Engineers use NI motion control products with measurements and inspection equipment in a variety of applications, including semiconductor and fiber-optic alignment manufacturing, as well as biotech counting applications, where speed is very important. Many of these applications previously used RS-232 or GPIB to integrate measurements from an instrument and a stage. With this method, however, you lose a tremendous amount of time waiting on an instrument to stabilize and then waiting for the data to transmit over a data bus.

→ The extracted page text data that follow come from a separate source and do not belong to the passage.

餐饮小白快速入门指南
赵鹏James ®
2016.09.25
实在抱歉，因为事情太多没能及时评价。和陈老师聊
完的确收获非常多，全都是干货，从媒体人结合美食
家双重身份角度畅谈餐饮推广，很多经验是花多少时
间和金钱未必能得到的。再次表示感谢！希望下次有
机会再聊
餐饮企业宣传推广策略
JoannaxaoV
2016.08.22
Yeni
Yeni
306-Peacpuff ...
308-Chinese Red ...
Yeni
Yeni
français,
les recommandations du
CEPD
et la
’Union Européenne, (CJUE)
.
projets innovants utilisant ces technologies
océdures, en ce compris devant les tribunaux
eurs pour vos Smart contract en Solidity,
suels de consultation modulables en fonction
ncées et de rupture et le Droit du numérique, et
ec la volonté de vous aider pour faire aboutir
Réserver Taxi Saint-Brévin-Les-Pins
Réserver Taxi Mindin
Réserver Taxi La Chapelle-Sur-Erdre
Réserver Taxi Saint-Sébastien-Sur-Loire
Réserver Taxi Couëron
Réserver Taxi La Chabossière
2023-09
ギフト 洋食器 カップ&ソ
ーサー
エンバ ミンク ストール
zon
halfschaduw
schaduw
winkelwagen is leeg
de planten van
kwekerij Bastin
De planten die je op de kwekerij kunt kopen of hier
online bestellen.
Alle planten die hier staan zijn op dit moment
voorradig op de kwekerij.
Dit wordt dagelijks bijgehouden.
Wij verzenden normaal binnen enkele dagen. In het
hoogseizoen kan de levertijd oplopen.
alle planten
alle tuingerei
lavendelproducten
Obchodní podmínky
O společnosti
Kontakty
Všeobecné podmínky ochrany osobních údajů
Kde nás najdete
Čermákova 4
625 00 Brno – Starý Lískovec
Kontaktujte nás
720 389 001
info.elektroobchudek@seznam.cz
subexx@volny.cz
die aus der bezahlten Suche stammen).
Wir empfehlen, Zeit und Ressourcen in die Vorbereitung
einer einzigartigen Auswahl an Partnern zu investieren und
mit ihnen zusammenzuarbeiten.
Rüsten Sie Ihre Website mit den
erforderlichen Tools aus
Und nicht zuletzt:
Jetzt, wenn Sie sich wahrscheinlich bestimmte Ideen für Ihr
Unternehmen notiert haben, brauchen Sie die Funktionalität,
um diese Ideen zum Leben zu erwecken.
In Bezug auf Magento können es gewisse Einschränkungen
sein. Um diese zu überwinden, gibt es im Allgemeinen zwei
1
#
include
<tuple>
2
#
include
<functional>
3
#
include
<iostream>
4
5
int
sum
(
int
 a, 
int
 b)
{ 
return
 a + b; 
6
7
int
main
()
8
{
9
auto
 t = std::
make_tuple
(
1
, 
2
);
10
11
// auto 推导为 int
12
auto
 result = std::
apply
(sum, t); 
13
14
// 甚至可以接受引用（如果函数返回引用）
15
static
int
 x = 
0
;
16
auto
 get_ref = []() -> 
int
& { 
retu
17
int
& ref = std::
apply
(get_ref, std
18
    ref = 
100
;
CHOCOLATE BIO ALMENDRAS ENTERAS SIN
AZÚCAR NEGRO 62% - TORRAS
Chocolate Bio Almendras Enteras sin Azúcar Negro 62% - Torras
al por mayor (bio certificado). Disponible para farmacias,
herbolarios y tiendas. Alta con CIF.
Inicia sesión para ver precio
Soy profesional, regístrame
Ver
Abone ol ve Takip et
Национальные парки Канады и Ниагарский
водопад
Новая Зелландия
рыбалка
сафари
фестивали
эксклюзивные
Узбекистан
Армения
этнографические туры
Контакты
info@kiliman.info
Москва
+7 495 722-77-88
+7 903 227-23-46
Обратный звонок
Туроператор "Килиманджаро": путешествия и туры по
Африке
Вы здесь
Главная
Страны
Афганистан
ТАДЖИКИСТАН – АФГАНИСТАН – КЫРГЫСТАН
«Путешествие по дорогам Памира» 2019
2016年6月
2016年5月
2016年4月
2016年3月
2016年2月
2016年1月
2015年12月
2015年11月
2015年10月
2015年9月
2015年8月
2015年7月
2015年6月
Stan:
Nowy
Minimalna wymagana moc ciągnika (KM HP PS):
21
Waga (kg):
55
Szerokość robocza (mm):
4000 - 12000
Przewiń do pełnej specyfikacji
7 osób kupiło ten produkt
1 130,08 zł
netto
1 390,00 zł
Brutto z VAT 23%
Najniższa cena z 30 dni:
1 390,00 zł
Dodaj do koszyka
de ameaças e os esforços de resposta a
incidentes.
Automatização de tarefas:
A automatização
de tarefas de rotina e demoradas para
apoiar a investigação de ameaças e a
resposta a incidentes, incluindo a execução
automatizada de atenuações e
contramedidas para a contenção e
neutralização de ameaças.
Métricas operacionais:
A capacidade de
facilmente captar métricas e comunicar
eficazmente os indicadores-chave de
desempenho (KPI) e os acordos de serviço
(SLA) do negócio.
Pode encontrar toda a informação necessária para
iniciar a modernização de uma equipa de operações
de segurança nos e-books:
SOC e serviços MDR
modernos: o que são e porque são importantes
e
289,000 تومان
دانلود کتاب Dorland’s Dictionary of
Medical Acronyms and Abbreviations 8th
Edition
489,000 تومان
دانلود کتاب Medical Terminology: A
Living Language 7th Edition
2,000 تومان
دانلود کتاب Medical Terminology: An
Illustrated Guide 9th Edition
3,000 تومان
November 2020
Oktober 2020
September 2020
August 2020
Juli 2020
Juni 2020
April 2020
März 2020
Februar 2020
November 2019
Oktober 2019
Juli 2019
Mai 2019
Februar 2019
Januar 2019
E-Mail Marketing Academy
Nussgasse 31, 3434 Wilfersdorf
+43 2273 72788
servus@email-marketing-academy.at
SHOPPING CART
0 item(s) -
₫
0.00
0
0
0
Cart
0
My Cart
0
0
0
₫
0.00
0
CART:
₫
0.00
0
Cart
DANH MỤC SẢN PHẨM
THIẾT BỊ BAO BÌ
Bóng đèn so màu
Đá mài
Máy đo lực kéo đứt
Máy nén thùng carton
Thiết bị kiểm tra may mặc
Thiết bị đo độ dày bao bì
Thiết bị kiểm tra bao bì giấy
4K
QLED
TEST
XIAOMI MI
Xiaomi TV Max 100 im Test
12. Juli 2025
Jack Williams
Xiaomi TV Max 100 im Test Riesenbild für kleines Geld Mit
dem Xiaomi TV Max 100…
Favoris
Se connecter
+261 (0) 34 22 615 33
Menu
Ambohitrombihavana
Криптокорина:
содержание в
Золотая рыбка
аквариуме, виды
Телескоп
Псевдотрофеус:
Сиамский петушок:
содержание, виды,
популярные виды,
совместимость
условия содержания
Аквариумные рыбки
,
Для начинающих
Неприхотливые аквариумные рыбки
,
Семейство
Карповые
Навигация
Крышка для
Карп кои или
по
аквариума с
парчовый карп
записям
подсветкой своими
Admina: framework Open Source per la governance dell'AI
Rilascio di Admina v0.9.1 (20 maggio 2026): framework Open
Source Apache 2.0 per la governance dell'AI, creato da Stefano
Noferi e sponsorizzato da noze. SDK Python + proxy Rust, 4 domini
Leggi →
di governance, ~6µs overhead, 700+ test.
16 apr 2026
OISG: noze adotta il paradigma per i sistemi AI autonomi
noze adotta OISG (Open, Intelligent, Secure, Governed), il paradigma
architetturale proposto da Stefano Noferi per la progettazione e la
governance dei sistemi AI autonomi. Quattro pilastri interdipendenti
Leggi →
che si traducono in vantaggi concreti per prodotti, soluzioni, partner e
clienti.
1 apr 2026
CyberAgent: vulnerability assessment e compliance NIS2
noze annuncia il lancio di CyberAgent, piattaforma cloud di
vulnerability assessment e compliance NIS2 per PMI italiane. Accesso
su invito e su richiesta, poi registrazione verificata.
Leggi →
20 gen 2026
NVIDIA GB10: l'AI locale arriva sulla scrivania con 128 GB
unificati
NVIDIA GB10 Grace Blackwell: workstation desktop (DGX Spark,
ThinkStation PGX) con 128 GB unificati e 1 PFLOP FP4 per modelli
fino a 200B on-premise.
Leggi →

For example, when using RS-232 or GPIB, you must command the stage to move, then wait for the motion to stop, and then command the instrument to take a measurement at each location. Using National Instruments Real Time System Integration (RTSI) bus removes these performance gaps. National Instruments data acquisition, motion control, and image acquisition products use the Real Time System Integration bus or RTSI bus. The RTSI connects two or more National Instruments boards using a ribbon cable connected across the top of PCI plug-in boards or built into the backplane of PXI to dramatically improve performance. For example, using RTSI you can acquire a measurement through a data acquisition board while simultaneously recording the position of the stage. In addition, you can use machine vision to guide your motion task. National Instruments driver software and LabVIEW application software deliver the integration.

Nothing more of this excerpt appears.